そしてそこまで魂磨きに徹底して実践しても、一向に思うような結果があらわれてこなかったので、ついには、
次は5分、3分、1分とさらに細かく時間を区切って、常に己を振り返り、お客様には精神誠意、真心を込めて接客ができるようにつとめていきました。

Q 本当に何から何まで徹底されていますね。さすがに今度こそ、変化があらわれたのでしょうか!?

いえ、それが……そここまでやっても現象が変わらないのは、なぜだろう?と思ったんですけれど、そこにはやっぱり自分の中に悪しき種があるんだ、と思って取り組みました。

そんな時のことです。相変わらずお客様の数にも売り上げにも波があった状況で、いよいよお金に困り生活にも窮して、
お米を買いたいと思っても2,000円の米袋さえ買えないという事態に追い込まれてしまったんです。お財布をいくらふっても、本当に一銭も出てこないような状態で……。

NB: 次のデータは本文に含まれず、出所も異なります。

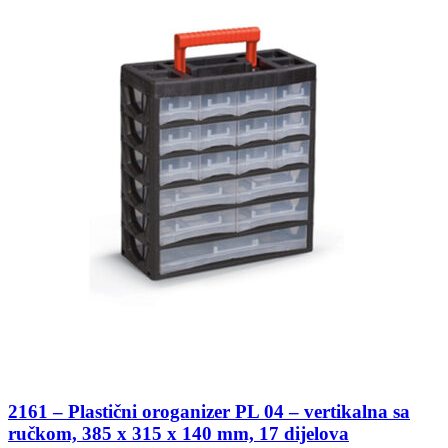
2161 – Plastični oroganizer PL 04 – vertikalna sa
ručkom, 385 x 315 x 140 mm, 17 dijelova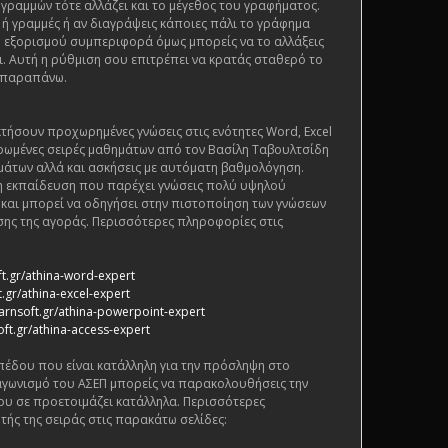
 γραμμών τότε αλλάζει και το μέγεθος του γραφήματος.
 ή γραμμές ή αν διαγράψεις κάποιες πάλι το γράφημα
ι η εξορισμού συμπεριφορά όμως μπορείς να το αλλάξεις
. Αυτή η ρύθμιση σου επιτρέπει να κρατάς σταθερό το
 παραπάνω.
τήσουν προχωρημένες γνώσεις στις ενότητες Word, Excel
ρωμένες σειρές μαθημάτων από τον Βασίλη Ταβουλτσίδη
μάτων αλλά και ασκήσεις με αυτόματη βαθμολόγηση.
ένη εκπαίδευση που παρέχει γνώσεις πολύ υψηλού
ς και μπορεί να οδηγήσει στην πιστοποίηση των γνώσεων
ης της αγοράς. Περισσότερες πληροφορίες στις
ft.gr/athina-word-expert
.gr/athina-excel-expert
arnsoft.gr/athina-powerpoint-expert
oft.gr/athina-access-expert
πέδου που είναι κατάλληλη για την πρόσληψη στο
αγωνισμό του ΑΣΕΠ μπορείς να παρακολουθήσεις την
ου σε προετοιμάζει κατάλληλα. Περισσότερες
τής της σειράς στις παρακάτω σελίδες: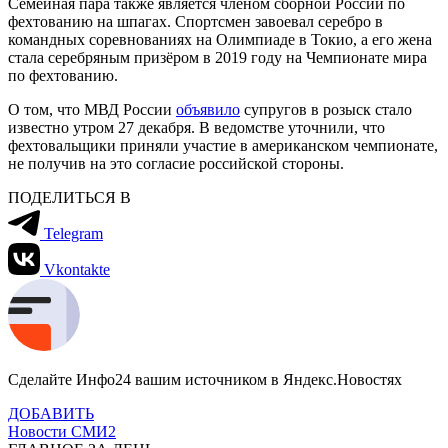
Семейная пара также является членом сборной России по
фехтованию на шпагах. Спортсмен завоевал серебро в
командных соревнованиях на Олимпиаде в Токио, а его жена
стала серебряным призёром в 2019 году на Чемпионате мира
по фехтованию.
О том, что МВД России
объявило
супругов в розыск стало
известно утром 27 декабря. В ведомстве уточнили, что
фехтовальщики приняли участие в американском чемпионате,
не получив на это согласие российской стороны.
ПОДЕЛИТЬСЯ В
Telegram
Vkontakte
Сделайте Инфо24 вашим источником в Яндекс.Новостях
ДОБАВИТЬ
Новости СМИ2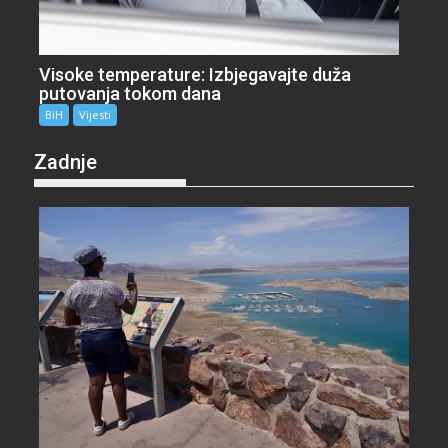
Visoke temperature: Izbjegavajte duža
putovanja tokom dana
BiH
Vijesti
Zadnje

その時に「あっ!」って・・。ハッとなった目覚めがあったんです!

Q 突然、何が起こったのでしょう?

その時、父の顔が真っ先に浮かんできたんです。お父さんへの感謝の気持ちが足りなかった、と。
小さい頃に両親が不和だったので良い思い出はなかったけれど、父は家族のために一生懸命働いてくれる人だった。それなのに私はお礼一つ、まともに感謝の気持ちを伝えたこともなく、反抗してみたり「振袖を買ってほしい」「ハワイにいくから費用をください」と、ただ求めるばかりで、父が育ててくれたことを、どこかで当たり前に思ってしまっている自分がいた。家庭不和の環境からなんとか抜け出したくて、生きることを極めたくて数江先生のもとで修行してきたけれど、どんなに一生懸命修行しようと、お客様に感謝の気持ちで接することができたとしても、ダメなんだ。私を育ててくれた、血の繋がった一番身近な存在である父に、心から感謝できていない自分—。
そのことが原因だったと、その時にすべては悟れたんです。「必然」です。

Q ひたすらに自己を見直して、最後の最後で行き着いたのが、お父様への感謝の気持ちだった、ということですね。

そうです。そのことが決定的だったと思えます。
今でもその時のことはハッキリと覚えています。いつものように拭き掃除をしていたんですが、その時にツーって頰に涙が伝って。私これまで、本当に苦しい時って一粒も涙が出たことがなかったんですけど、あの時はきっと因果の “因” がやっと分かって、その瞬間にやはりものすごい解放が起こったんでしょうね。
今思えば、あの時の涙は“魂の雫”だったのかも知れません。

その次の日から、お店は一気に大繁盛し始めました。本当にびっくりするくらいに、何もかもが変わったんです!
ハタから見てもその変化はすごかったみたいで「一体あのお店に何があったのかしら?」と言う方までいらして!

私は禅の修行をしていたから、それまでも父母への感謝というのはわかっていたつもりだったんです。でも心の底からは、できていなかった。
でもそれに自ら気づくことができた瞬間からある日突然、その日を境に本当に180度、世界が変わってしまった。
それはちょうど、オープンから2年経った頃のことでした。